Why Memory RAS is needed?
Server uptime is still one of the most critical aspects of data center maintenance. Unfortunately, servers can run into trouble from time to time due to software issues, power outages, or memory errors. The three major categories of memory errors we track and manage include correctable errors, uncorrectable errors, and recoverable errors. The determination of which errors are correctable and uncorrectable is completely dependent on the capability of the memory controller.
Correctable errors are, by definition, errors that can be detected and corrected by the chipset. Correctable errors are generally single-bit errors. All HPE servers are capable of detecting and correcting single-bit errors and with advanced error-correcting code (ECC) support. On HPE systems, the user is warned about a DIMM exceeding the correctable error threshold (maximum amount of correctable errors tolerated in a certain time window) either through lights on the front panel or system board (if available), or the HPE Integrated Management Log (IML).

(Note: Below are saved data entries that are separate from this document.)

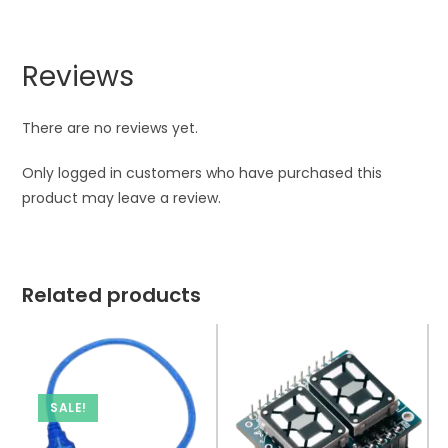
Reviews
There are no reviews yet.
Only logged in customers who have purchased this
product may leave a review.
Related products
SALE!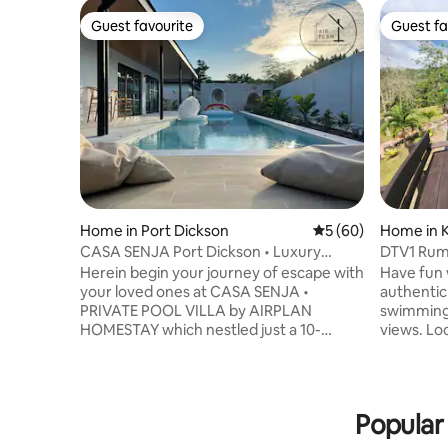
Guest favourite
Guest fa
Guest favourite
Guest fa
Home in Port Dickson
5 out of 5 average 
5 (60)
Home in 
CASA SENJA Port Dickson • Luxury
DTV1 Ruma
PrivatePool Villa
Herein begin your journey of escape with
Have fun w
your loved ones at CASA SENJA •
authentic
PRIVATE POOL VILLA by AIRPLAN
swimming p
HOMESTAY which nestled just a 10-
views. Lo
minute drive from Teluk Kemang town.
lush green
This 4 bedrooms bungalow unit which
with local
can accommodates up to 12 pax is
outside w
designed for large group of families and
family enjoy
Popular 
friends to travel together. It fits travelers
Breakfast included. 
looking for resort style experience with
on beds, E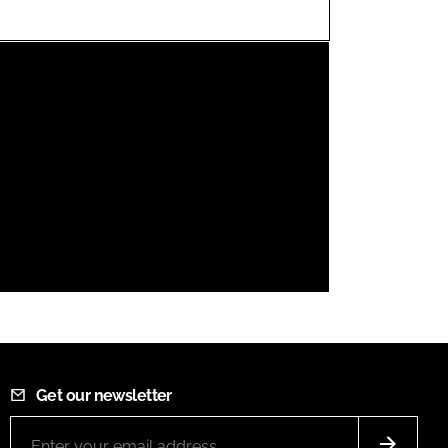
FORGOT PASSWORD?
Close login form
Get our newsletter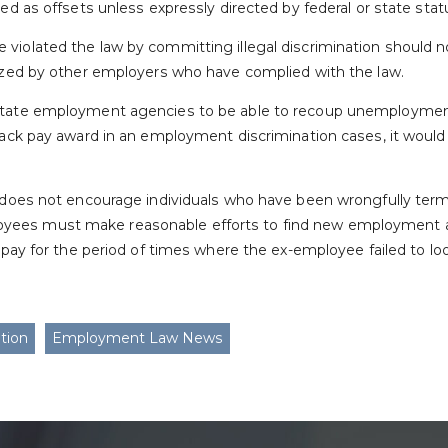
sed as offsets unless expressly directed by federal or state stat
violated the law by committing illegal discrimination should n
dized by other employers who have complied with the law.
state employment agencies to be able to recoup unemployment
 back pay award in an employment discrimination cases, it woul
t does not encourage individuals who have been wrongfully term
ees must make reasonable efforts to find new employment and
k pay for the period of times where the ex-employee failed to loo
tion
Employment Law News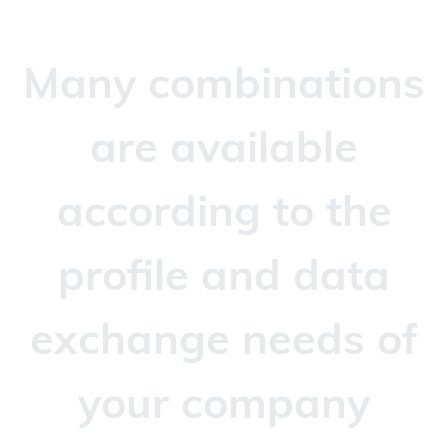
Many combinations
are available
according to the
profile and data
exchange needs of
your company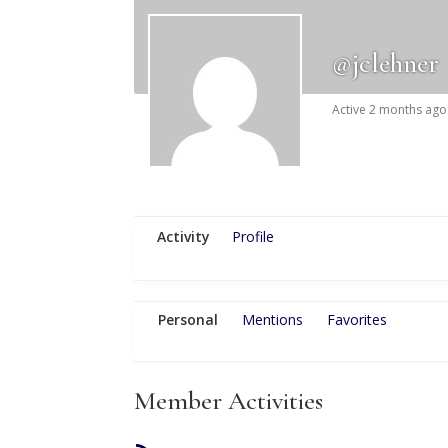
@jclehner
Active 2 months ago
Activity
Profile
Personal
Mentions
Favorites
Member Activities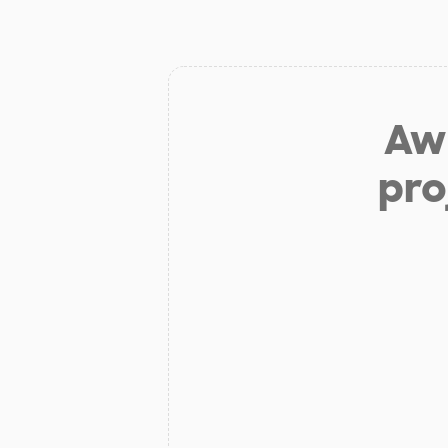
Aw 
pro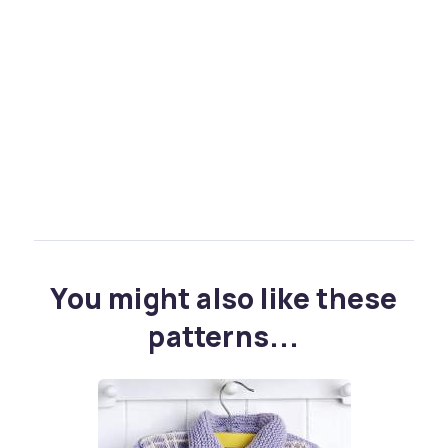
You might also like these
patterns...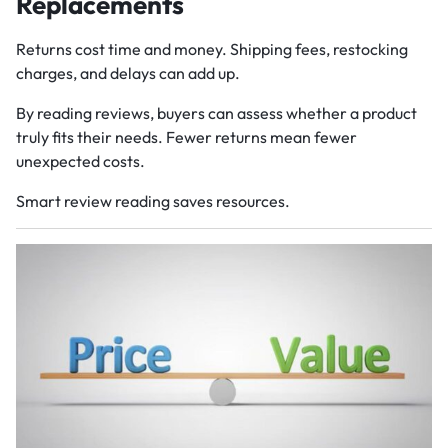
Replacements
Returns cost time and money. Shipping fees, restocking
charges, and delays can add up.
By reading reviews, buyers can assess whether a product
truly fits their needs. Fewer returns mean fewer
unexpected costs.
Smart review reading saves resources.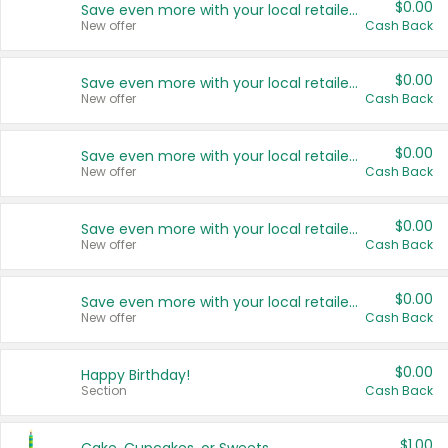
$0.00
Save even more with your local retailers
New offer
Cash Back
$0.00
Save even more with your local retailers
New offer
Cash Back
$0.00
Save even more with your local retailers
New offer
Cash Back
$0.00
Save even more with your local retailers
New offer
Cash Back
$0.00
Save even more with your local retailers
New offer
Cash Back
$0.00
Happy Birthday!
Section
Cash Back
$1.00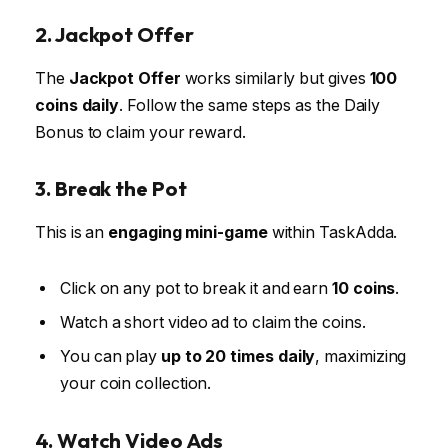
2. Jackpot Offer
The
Jackpot Offer
works similarly but gives
100
coins daily
. Follow the same steps as the Daily
Bonus to claim your reward.
3. Break the Pot
This is an
engaging mini-game
within TaskAdda.
Click on any pot to break it and earn
10 coins
.
Watch a short video ad to claim the coins.
You can play
up to 20 times daily
, maximizing
your coin collection.
4. Watch Video Ads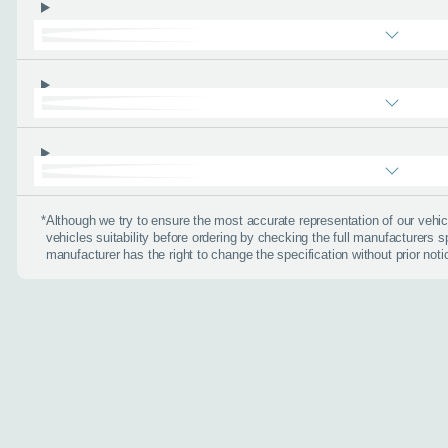
About you
*
When is the
*
Although we try to ensure the most accurate representation of our veh
vehicles suitability before ordering by checking the full manufacturers s
Day
manufacturer has the right to change the specification without prior noti
I don't want a cal
How can we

Uncorrectable errors are errors that can be detected but not corrected by the chipset. These are always multi-bit memory errors. The error will be logged in the IML. Uncorrectable errors can typically be isolated down to a single DIMM. Uncorrectable errors will usually immediately result in a system crash or shutdown. In some cases, with operating system (OS) support and advanced SKU processors (Intel Xeon Platinum and Gold processors), uncorrectable errors do not result in a system crash. We call these recoverable errors. For error recovery details, please check with your OS vendor for details.
DRAM errors generally come in two different types hard errors and soft errors:
- Hard errors typically indicate a problem with the DIMM itself. Although hard correctable errors are corrected by the system and will not result in system downtime or data corruption, they still indicate a hardware problem. Hard errors will typically cause a DIMM to exceed HPE systems’ correctable error threshold. The user is warned about those errors.

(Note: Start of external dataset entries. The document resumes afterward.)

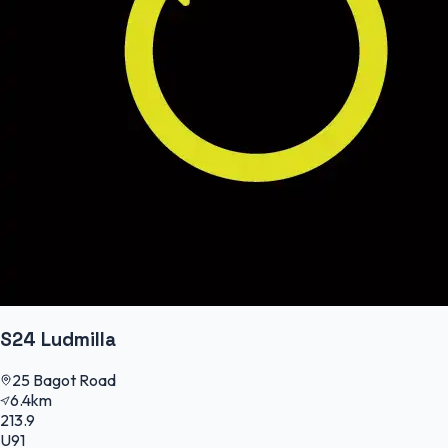
S24 Ludmilla
25 Bagot Road
6.4km
213.9
U91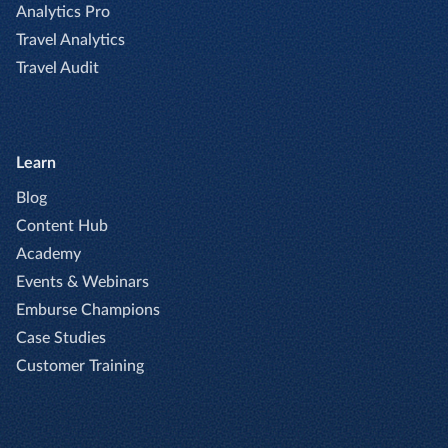
Analytics Pro
Travel Analytics
Travel Audit
Learn
Blog
Content Hub
Academy
Events & Webinars
Emburse Champions
Case Studies
Customer Training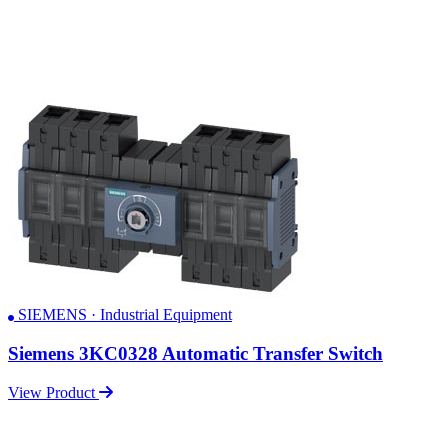
SIEMENS · Industrial Equipment
Siemens 3KC0328 Automatic Transfer Switch
View Product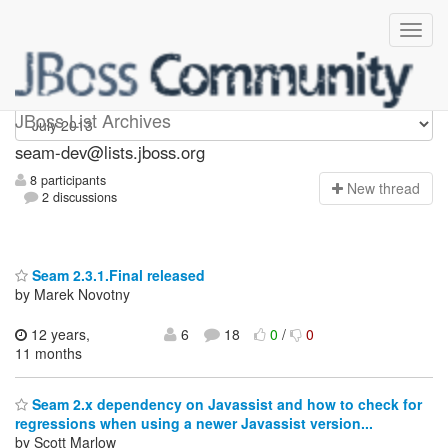
seam-dev
JBoss List Archives
seam-dev@lists.jboss.org
8 participants
N
ew thread
2 discussions
Seam 2.3.1.Final released
by Marek Novotny
12 years,
6
18
0
/
0
11 months
Seam 2.x dependency on Javassist and how to check for
regressions when using a newer Javassist version...
by Scott Marlow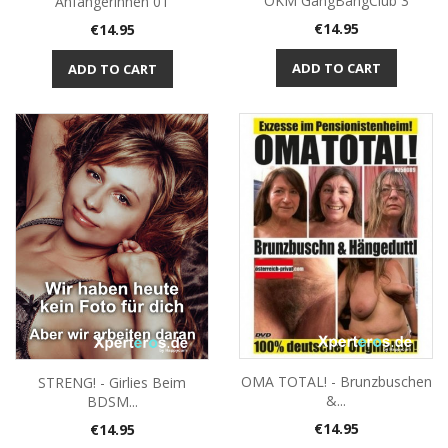
ÖKM GangBangClub 3
Anfängerinnen 01
Price
Price
€14.95
€14.95
ADD TO CART
ADD TO CART
OMA TOTAL! - Brunzbuschen
STRENG! - Girlies Beim
&...
BDSM...
Price
Price
€14.95
€14.95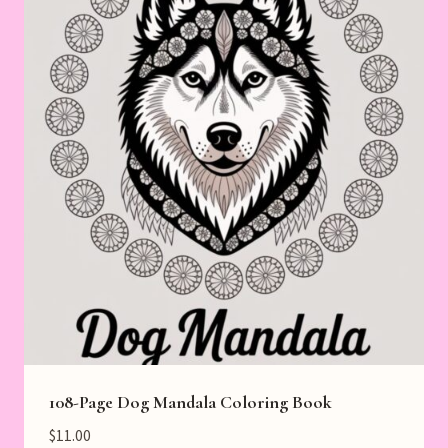
108-Page Dog Mandala Coloring Book
$
11.00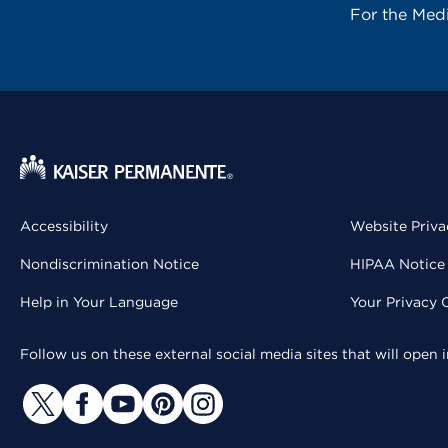
For the Med
Accessibility
Website Priva
Nondiscrimination Notice
HIPAA Notice 
Help in Your Language
Your Privacy 
Follow us on these external social media sites that will open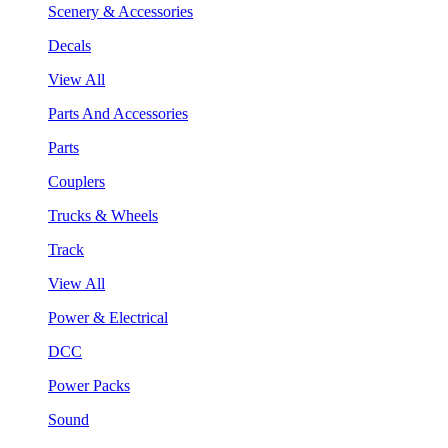
Scenery & Accessories
Decals
View All
Parts And Accessories
Parts
Couplers
Trucks & Wheels
Track
View All
Power & Electrical
DCC
Power Packs
Sound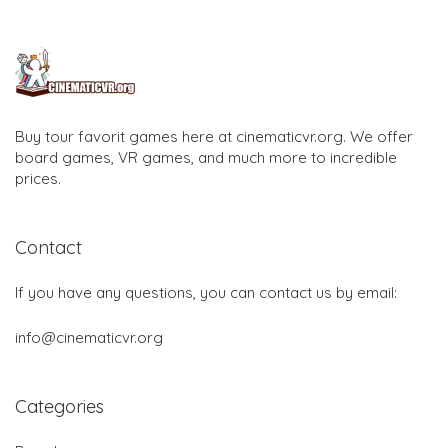
Buy tour favorit games here at cinematicvr.org. We offer
board games, VR games, and much more to incredible
prices.
Contact
If you have any questions, you can contact us by email:
info@cinematicvr.org
Categories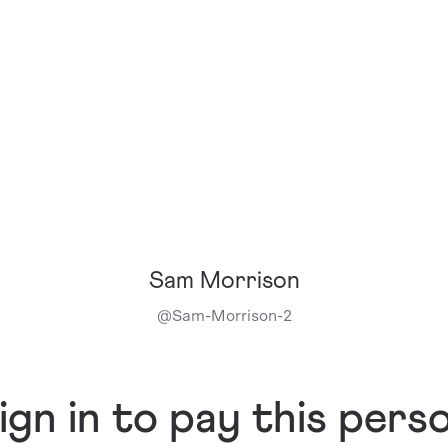
Sam Morrison
@
Sam-Morrison-2
ign in to pay this pers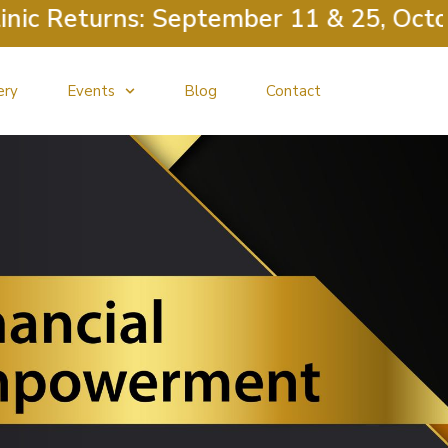
c Returns: September 11 & 25, October
ery
Events
Blog
Contact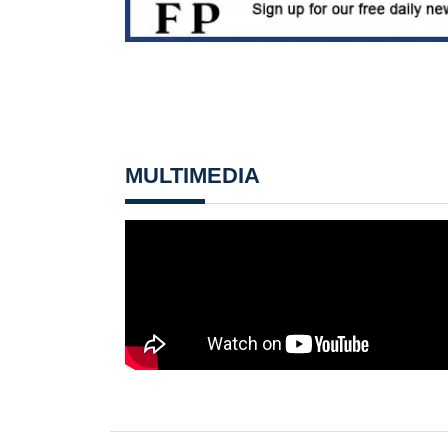
MULTIMEDIA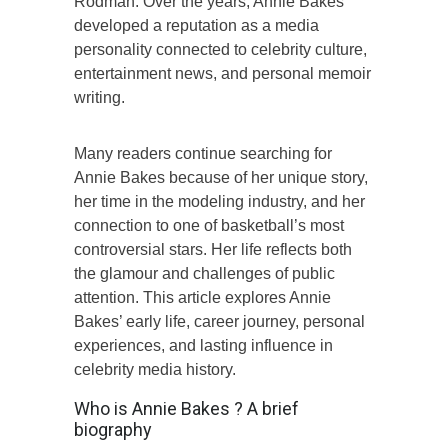
Rodman. Over the years, Annie Bakes
developed a reputation as a media
personality connected to celebrity culture,
entertainment news, and personal memoir
writing.
Many readers continue searching for
Annie Bakes because of her unique story,
her time in the modeling industry, and her
connection to one of basketball’s most
controversial stars. Her life reflects both
the glamour and challenges of public
attention. This article explores Annie
Bakes’ early life, career journey, personal
experiences, and lasting influence in
celebrity media history.
Who is Annie Bakes ? A brief
biography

- Soft errors do not indicate any issues with the DIMM. They occur when the data and/or ECC bits on the DIMM are incorrect, but the error will not continue to occur once the data and/or ECC bits on the DIMM have been corrected. Soft errors will not typically cause a DIMM to exceed HPE systems’ correctable error threshold and therefore, no indication of a hardware issue is shown.
Any kind of error, if not handled correctly, can eventually cause a system shutdown. In the early days of servers, basic ECC was sufficient to resolve most DRAM failures. However, today’s servers present a completely different challenge, so additional RAS features are necessary to maintain expected server stability and uptime. It is important to note that by avoiding a critical failure, a system crash can be avoided. Failed memory devices are replaced as part of periodic service. Also, memory RAS technologies can detect a DRAM device on a DIMM that has had numerous soft errors, and recommend replacing it before it has a hard failure.
HPE Advanced ECC Support
In system ROM revisions prior to 1.50, Advanced ECC memory is the default memory protection mode for HPE servers. In revision 1.50 and later, HPE Fast Fault Tolerance is the default RAS mode in all Workload Profiles except for the Low Latency Profile.

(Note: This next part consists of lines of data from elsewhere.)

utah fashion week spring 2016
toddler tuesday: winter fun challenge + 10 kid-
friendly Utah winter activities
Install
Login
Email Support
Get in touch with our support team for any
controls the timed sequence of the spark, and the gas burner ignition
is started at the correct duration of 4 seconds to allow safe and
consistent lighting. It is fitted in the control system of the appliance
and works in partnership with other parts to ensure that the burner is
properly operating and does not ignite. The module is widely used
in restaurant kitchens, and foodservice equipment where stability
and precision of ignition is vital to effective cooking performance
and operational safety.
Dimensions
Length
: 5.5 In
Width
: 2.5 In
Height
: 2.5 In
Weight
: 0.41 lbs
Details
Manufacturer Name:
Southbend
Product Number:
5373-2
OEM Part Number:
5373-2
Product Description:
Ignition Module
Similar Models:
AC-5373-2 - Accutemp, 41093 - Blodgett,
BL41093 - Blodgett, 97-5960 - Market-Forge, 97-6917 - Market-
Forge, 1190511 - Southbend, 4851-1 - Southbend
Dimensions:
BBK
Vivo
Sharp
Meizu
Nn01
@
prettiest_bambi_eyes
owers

Standard ECC can correct single-bit memory errors and detect multi-bit memory errors. When multi-bit errors are detected using standard ECC, the error is signaled to the server and causes the server to halt.
Advanced ECC has been the default error correction scheme in HPE servers for over two decades. It not only protects servers against single-bit errors, it also protects against some multi-bit memory errors specifically those that occur within a single DRAM chip.
Advanced ECC can correct both single-bit memory errors and 4-bit memory errors if all failed bits are on the same DRAM device on the DIMM. Advanced ECC provides more protection than standard ECC because it is possible to correct certain memory errors that would otherwise be uncorrected and result in a server failure. Using HPE advanced memory error detection technology, the server provides notification when a DIMM is degrading and has a higher probability of an uncorrectable memory error.
There are no specific memory population rules or RBSU settings required for advanced ECC support. It’s enabled as the default on Purley platforms.
Although advanced ECC provides failure protection, it can reliably correct multi-bit errors only when they occur within a single DRAM chip. Advanced ECC does not provide failover capability. As a result, if there is a memory failure, the system must be shut down before the memory can be replaced. The latest generation of HPE ProLiant/Synergy/Blade servers using Intel Xeon Scalable processors offers three levels of advanced memory protection (including HPE Fast Fault Tolerance) that provide increased fault tolerance for applications requiring higher levels of availability.
HPE Fast Fault Tolerance
HPE Fast Fault Tolerance is a new HPE Memory RAS feature first introduced in HPE Gen10 servers with Intel Xeon Scalable processors. Those servers configured with HPE SmartMemory and HPE Fast Fault Tolerance offer an extra layer of protection against planned server downtime and server crashes. HPE Fast Fault Tolerance, an enhanced version of adaptive double device data correction (ADDDC), is a result of a joint Intel and Hewlett Packard Enterprise Collaboration. HPE Fast Fault Tolerance has more spare regions (part of memory allocated only for replacing bad memory areas) and more options to map out bad sections of memory. This results in significantly better memory reliability and availability than what the rest of the industry can provide using ADDDC only.
Starting with ROM revision 1.50, HPE Fast Fault Tolerance is enabled by default for all Workload Profiles with the exception of the Low Latency Profile. In all previous ROM revisions, HPE Fast Fault Tolerance is only enabled by default when the “mission-critical” profile is selected in the ROM-based setup utility (RBSU).
In the past server generations, the most advanced memory protection technology in ProLiant servers was double device data correction (DDDC). The biggest issue with this was that it had to be enabled at boot and it significantly reduced memory throughput when enabled. Customers had to choose between resiliency and performance. HPE Fast Fault Tolerance provides significant improvement over DDDC because it incorporates the performance benefits of single device data correction (SDDC) with the availability of DDDC. HPE Fast Fault Tolerance allows the system to boot with full-memory performance and only puts small sections (banks) of memory into lockstep when needed to correct failures resulting in a significantly better performance than DDDC. When the failing section is larger than a bank, a larger negative impact on performance may be observed.
There must be a minimum of two ranks on each populated channel. Furthermore, only HPE SmartMemory in x4 organization can be used.
Currently, HPE Fast Fault Tolerance requires that the server run in “closed-page” mode and some workloads will see a minor reduction in throughput. Closed-page mode is not expected to have a significant performance loss for random access memory patterns (e.g., SQL or other databases), but there will be a performance loss for sequential access memory patterns (e.g., data streams).
There will also be a minimal performance reduction in throughput if a DRAM fails but only in the typically very small region (most common size is a bank) of memory that is affected. No significant loss is expected for random-access memory patterns because the region in lockstep will be accessed infrequently. The loss can be significant if you have rank level virtual lockstep or if an application accesses the region frequently until the DIMM is replaced. The overall reduction in throughput from HPE Fast Fault Tolerance is expected to be minimal for the vast majority of customers but does depend on the application, the size of the affected region, and the memory configuration.